Sandra Holdsworth, the head of government bonds at Threadneedle, is the lead manager of the fund but colleagues manage the emerging markets and high yield portions of the portfolio.
The team has a flexible approach to decide which investments offer the best opportunities, looking at term structure [the direction of the government bond interest rates], asset class and sector allocation, and the creditworthiness of individual bond issues. She said: “The asset allocation decision is crucially important.
“The source of opportunity in bond markets is variable between [those three areas] so we also have to be pretty flexible about what kind of analysis we are using [whether top-down or bottom-up].”

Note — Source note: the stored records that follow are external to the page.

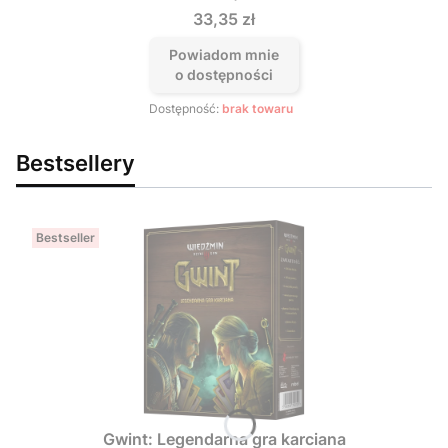
Cena
33,35 zł
Powiadom mnie
o dostępności
Dostępność:
brak towaru
Bestsellery
Bestseller
Gwint: Legendarna gra karciana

The fund, which consists mainly of government and investment grade corporate bonds, can hold up to 30% of assets in emerging markets and sub-investment grade debt. In the fourth quarter of 2002 the positions in these two areas were increased from underweight to neutral so they each make up about 7.5% of the fund.
Paul Murray John, the head of emerging market debt, runs the emerging markets portion which consists purely of government debt. He recently moved into some “punchier” countries such as Brazil, Columbia and Venezuela.
Barrie Whitman, the head of European high yield, runs the sub-investment grade allocation, treating it as a fully diversified mini portfolio. It is only invested in holdings that he owns in other funds.
Ms Holdsworth uses the JP Morgan Global Government Index ex-Japan as an underlying reference index but only as a guide for tracking the currency mix of the fund, not the credit allocation.
The fund, which has 127 holdings, has recently increased its exposure to investment grade corporates, predominantly in the telecommunications area.
The house view at Threadneedle is that there is no bubble in American and euro-zone government bonds at the moment. Ms Holdsworth said: “We just feel yields are quite low compared with our current history.”
The fund has the facility to hedge back into sterling to reduce any currency risk but it is not hedged at the moment. This reflects its overweight position in the euro and the European bond market which they expect to outperform the dollar and sterling.